Chad Siegel, group product manager for Adobe Creative Solutions, describes the challenges that guided the suite’s redevelopment, such as increasingly collaborative design processes, the proliferation of both media types and the devices used to access them, and the challenges of asset management. And—perhaps more than anything—the pressure on creative professionals to extend themselves, he says, beyond traditional job descriptions and comfort zones to embrace all the forms of new media that are redefining "trans-silo" publishing.
A key objective of CS4 is minimizing barriers between disciplines so that content can be planned, designed, developed, prototyped, produced, managed, published, delivered, accessed, and viewed, whether in print, web, rich internet application, interactive, video, audio, or mobile form. Siegel explains this requires integrated collaboration, simplified content exchange, open and flexible file formats, accurate metadata, common platforms, and ubiquitous Flash output.
New features automate complex functions that leverage the full power and flexibility of the applications. Conditional text settings in InDesign can hide or show content depending on different uses of the same layout—for multiple languages, price changes, or web versions of articles that are longer than printed versions. Instead of tediously duplicating frames or layers, pages and anchored images reflow to maintain the appearance of the entire document. More consistent interfaces across major applications feature numerous enhancements for productivity and ergonomics.
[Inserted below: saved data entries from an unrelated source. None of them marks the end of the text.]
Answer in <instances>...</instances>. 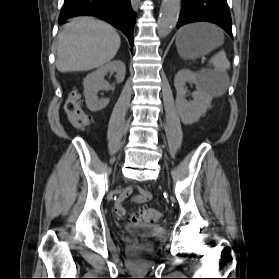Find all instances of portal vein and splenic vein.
I'll list each match as a JSON object with an SVG mask.
<instances>
[{
  "label": "portal vein and splenic vein",
  "mask_w": 279,
  "mask_h": 279,
  "mask_svg": "<svg viewBox=\"0 0 279 279\" xmlns=\"http://www.w3.org/2000/svg\"><path fill=\"white\" fill-rule=\"evenodd\" d=\"M204 61H205V57H202V58H201V62H204Z\"/></svg>",
  "instance_id": "1"
}]
</instances>
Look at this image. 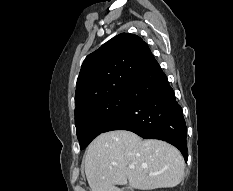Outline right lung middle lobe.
I'll return each instance as SVG.
<instances>
[{"label": "right lung middle lobe", "instance_id": "obj_1", "mask_svg": "<svg viewBox=\"0 0 233 191\" xmlns=\"http://www.w3.org/2000/svg\"><path fill=\"white\" fill-rule=\"evenodd\" d=\"M128 101V93H122L75 113V126L81 150L127 107Z\"/></svg>", "mask_w": 233, "mask_h": 191}]
</instances>
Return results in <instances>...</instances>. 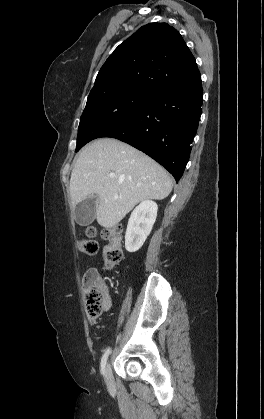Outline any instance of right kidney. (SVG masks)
I'll return each mask as SVG.
<instances>
[{
    "instance_id": "1",
    "label": "right kidney",
    "mask_w": 264,
    "mask_h": 419,
    "mask_svg": "<svg viewBox=\"0 0 264 419\" xmlns=\"http://www.w3.org/2000/svg\"><path fill=\"white\" fill-rule=\"evenodd\" d=\"M158 206L154 201H142L131 213L125 234V248L136 252L150 234L157 217Z\"/></svg>"
}]
</instances>
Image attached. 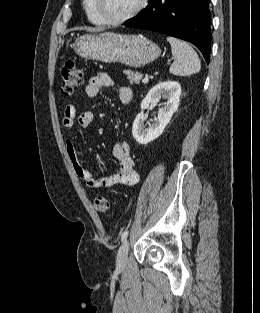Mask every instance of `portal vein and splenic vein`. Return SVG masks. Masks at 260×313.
I'll return each mask as SVG.
<instances>
[{"mask_svg":"<svg viewBox=\"0 0 260 313\" xmlns=\"http://www.w3.org/2000/svg\"><path fill=\"white\" fill-rule=\"evenodd\" d=\"M148 81H149L148 77H145V78L142 80L143 83H148Z\"/></svg>","mask_w":260,"mask_h":313,"instance_id":"portal-vein-and-splenic-vein-1","label":"portal vein and splenic vein"}]
</instances>
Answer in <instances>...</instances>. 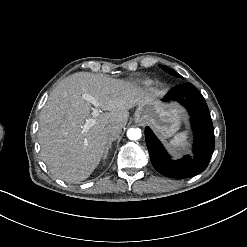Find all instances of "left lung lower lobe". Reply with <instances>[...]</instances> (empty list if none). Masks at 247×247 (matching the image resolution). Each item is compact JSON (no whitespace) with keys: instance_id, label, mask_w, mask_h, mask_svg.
I'll use <instances>...</instances> for the list:
<instances>
[{"instance_id":"1","label":"left lung lower lobe","mask_w":247,"mask_h":247,"mask_svg":"<svg viewBox=\"0 0 247 247\" xmlns=\"http://www.w3.org/2000/svg\"><path fill=\"white\" fill-rule=\"evenodd\" d=\"M162 101H178L188 110L194 132V156L187 155L182 159L172 160L151 129L146 127L145 139L151 163L164 176L193 177L207 168L215 147L214 129L206 101L191 83L172 88Z\"/></svg>"}]
</instances>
For example, "spring loaded" keyboard shortcuts toggle cursor states with one click rather than two, while adjustment controls directly on selected objects bypass the process of opening and closing control panels.
Ongoing interaction with internal and external clients is streamlined via contact sheets, proofs, portfolios, and prototypes in Flash, PDF, or HTML. Or invite them to remotely view and approve work-in-progress from any applications via a built-in Share My Screen facility that works across firewalls. Designers can also tap into peer expertise to share learning in community forums, share color palettes in kuler, or share third-party scripts and plug-ins without having to leave the Adobe environment.
Rather than waiting to debug a document at the last minute, live preflighting against predefined profiles in InDesign alerts users from the status bar and links directly to potential problems such as overset text or misdirected links. Web developers can test interactions in Dreamweaver and clean up CSS code at the click of a button.
At the same time, trans-silo publishing is streamlined with enhanced transparency of content and metadata between design, web, and production tools. Instead of having to save or output optimized versions of assets to edit them in one application and employ them in another, Smart Objects such as images can be maintained in their full size, opened and manipulated as nondestructive copies at optimized resolution. However, users will be alerted across all applications linking to the source file if the original asset is changed, and updates are automatic if they accept the change.
Lossless, nondestructive file formats for working designs or productions maintain flexibility during the creation process before outputting to formats more universally accessible. These formats—whether two- or three-dimensional objects, audio or video content, or layouts for page and screen—are much more easily exchanged back and forth between the flagship CS4 applications. For example, InDesign layouts can be opened in Flash to add interactivity, but with all the integrity of typographic design intact. Flash applications can be opened in Device Central to prototype versions tailored for hundreds of mobile handset profiles.
The goal of CS4 is to "enable creative professionals to craft richly expressive work with more creative options and fewer obstacles," Adobe’s Siegel explains. "We want to help customers’ expressiveness by simplifying workflow, community, and collaboration."